Penilitian ini merupakan penelitian primer yang dilakukan di ruang rawat Penyakit Dalam kelas III Rumah Sakit Dr. Cipto Mangunkusumo, dengan tujuan untuk mengetahui hubungan antara asupan makan dengan status gizi pasien rawat inap penyakit dalam RSCM. Dilaksanakan pada bulan April hingga Awal Juni 2006. Responden adalah pasien rawat inap penyakit dalam usia 18-60 tahun yang memenuhi kriteria inklusi dan eksklusi. Desain penelitian dengan analitik potong lintang, terpilih 91 sampel laki-laki dan perempuan secara purposive. Pengolahan dan analisis data menggunakan program FP2 dan SPSS.
Penilaian asupan makan yang diterjemahkan kedalam energi dan protein dinilai dengan food recall 2x24 jam. Adapun penilaian status gizi dengan melakukan pengukuran antropometri, albumin serum dan pemeriksaan SGA (subjective global assessment). Penilaian selera makan dengan wawancara, jenis penyakit dan obat didapat dari rekarn medis.
Hasil penelitian menunjukkan bahwa sebanyak 47 responden (51.6%) asupan makan kurang dari kebutuhan dan sebanyak 44 responden (48.4%) asupan makan cukup.
Penilaian status gizi dengan 3 pengukuran yaitu antropometri (IMT), SGA dan albumin serum ditemukan status gizi kurang masing-masing 45.1%, 53.8%, dan 61.5%.
Dengan uji kai kuadrat didapatkan adanya hubungan yang bermakna antara asupan makan dengan status gizi kecuali dengan parameter albumin serum. Analisis multivariat regresi logistik didapatkan hasil, responden dengan asupan makan kurang berisiko mengalami status gizi kurang 3.143 kali dibandingkan responden dengan asupan makan eukup setelah dikontrol variabel jenis kelamin dan selera makan.
Didapatkan hubungan yang bermakna antara selera makan dengan status gizi. Data yang didapat tidak dapat membuktikan adanya hubungan antara penyakit, obat, jenis kelamin, dan usia terhadap status gizi.
Bertitik tolak dari hasil penelitian yang diperoleh disarankan kepada manajemen rumah sakit untuk mengadakan standar makanan tinggi kalori tinggi protein dan perlu adanya dukungan gizi (nutritional support) bagi pasien rawat inap penyakit dalam, dalam bentuk makanan enteral maupun lainnya. Menyertakan diagnosis status gizi pasien berdasar SGA kedalam diagnosis penyakit. Bagi unit penyelenggara makanan rumah sakit untuk meningkatkan cita rasa masakan.
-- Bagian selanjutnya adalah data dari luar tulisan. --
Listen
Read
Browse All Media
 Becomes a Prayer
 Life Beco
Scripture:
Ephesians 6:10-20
Undernourished status of in-patient in hospital will have an impact on the low rate of recovery from the disease one suffers and end up with longer stay in hospital, increase in morbidity and cost. Incidence of undernourished among in-patient of internal medicine ward is high. Study by University of Alabama 46% of patient suffer from undernourished and in RSCM is around 34.2 - 51.4%.
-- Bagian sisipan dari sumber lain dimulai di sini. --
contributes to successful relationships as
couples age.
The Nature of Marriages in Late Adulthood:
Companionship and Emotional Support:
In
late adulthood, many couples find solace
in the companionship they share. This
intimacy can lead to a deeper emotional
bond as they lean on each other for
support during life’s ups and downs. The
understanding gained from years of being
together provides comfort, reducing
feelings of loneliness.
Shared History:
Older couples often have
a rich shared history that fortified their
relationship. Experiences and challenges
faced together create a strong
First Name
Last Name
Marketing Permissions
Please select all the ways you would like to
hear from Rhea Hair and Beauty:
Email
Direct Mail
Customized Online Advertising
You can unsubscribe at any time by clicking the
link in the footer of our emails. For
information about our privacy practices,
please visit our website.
This study is primarily study conducted in Internal Medicine Ward CIass III, RSCM. The aim of the study was to know the relationship between food intake and nutritional status of in-patient of internal medicine ward, RSCM. The study was conducted from April to early June 2006. Respondent was patient of in-patient internal medicine ward aged 18-60 years with certain inclusive and exclusive criteria. The study design was analytic cross-sectional with 91 male and female respondent selected purposively. Data processing and analysis was using FP2 and SPSS.
Calculation of food intake that translated into energy and protein was from food recall 2x24 hours method. Nutritional status was based on anthropometric measurement, albumin serum and examination of Subjective Global Assessment (SGA). Examination of appetite was by interview, type of disease and medicine were noted from medical record.
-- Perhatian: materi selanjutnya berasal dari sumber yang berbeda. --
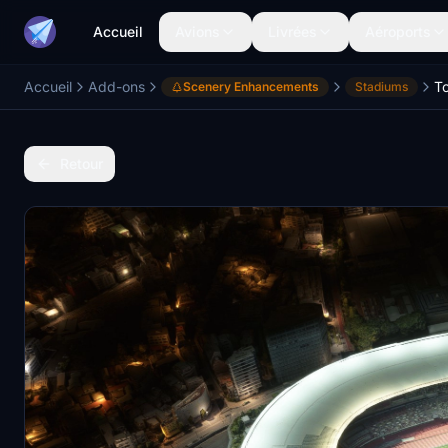
Accueil
Avions
Livrées
Aéroports
Accueil
Add-ons
Scenery Enhancements
Stadiums
Retour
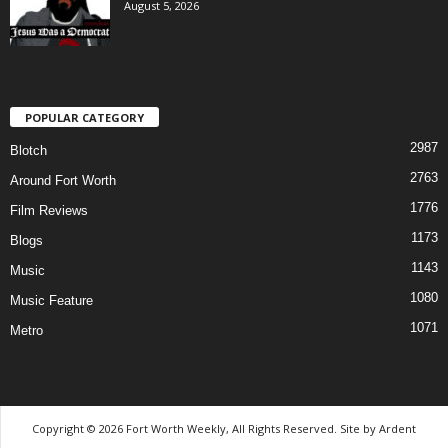
August 5, 2026
POPULAR CATEGORY
2987
Blotch
2763
Around Fort Worth
1776
Film Reviews
1173
Blogs
1143
Music
1080
Music Feature
1071
Metro
Copyright © 2026 Fort Worth Weekly, All Rights Reserved. Site by
Ardent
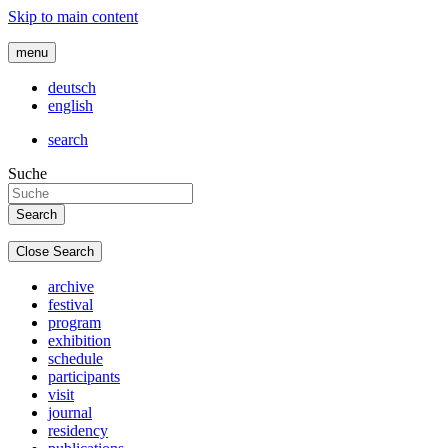
Skip to main content
menu
deutsch
english
search
Suche
Close Search
archive
festival
program
exhibition
schedule
participants
visit
journal
residency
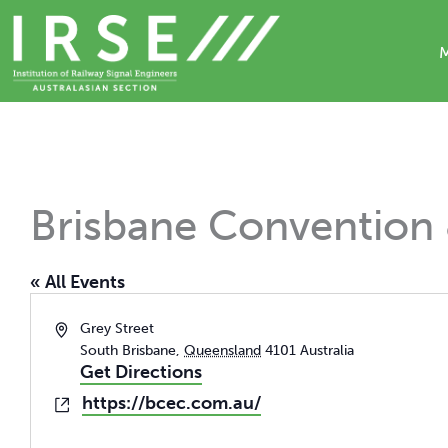
Skip
to
content
Brisbane Convention 
« All Events
Address
Grey Street
South Brisbane
,
Queensland
4101
Australia
Get Directions
https://bcec.com.au/
Website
The results show that 47 respondent (51.6%) had food intake less than daily requirement. Nutritional status using 3 (three) assessments i.e. anthropometric which is Body Mass Index (BMI), SGA and albumin serum was found that 45.1%, 53.8%, and 61.5% respectively under normal.
Statistical test (chi-square) showed a significant relationship between food intake and nutritional status except with albumin serum. Multivariate analysis showed that patient with food intake less than daily requirement had 3.143 times risk of undernourished after controlling sex and appetite.
There was a relationship between appetite and nutritional status. However, there was no relationship between disease, medicine, sex and age with nutritional status.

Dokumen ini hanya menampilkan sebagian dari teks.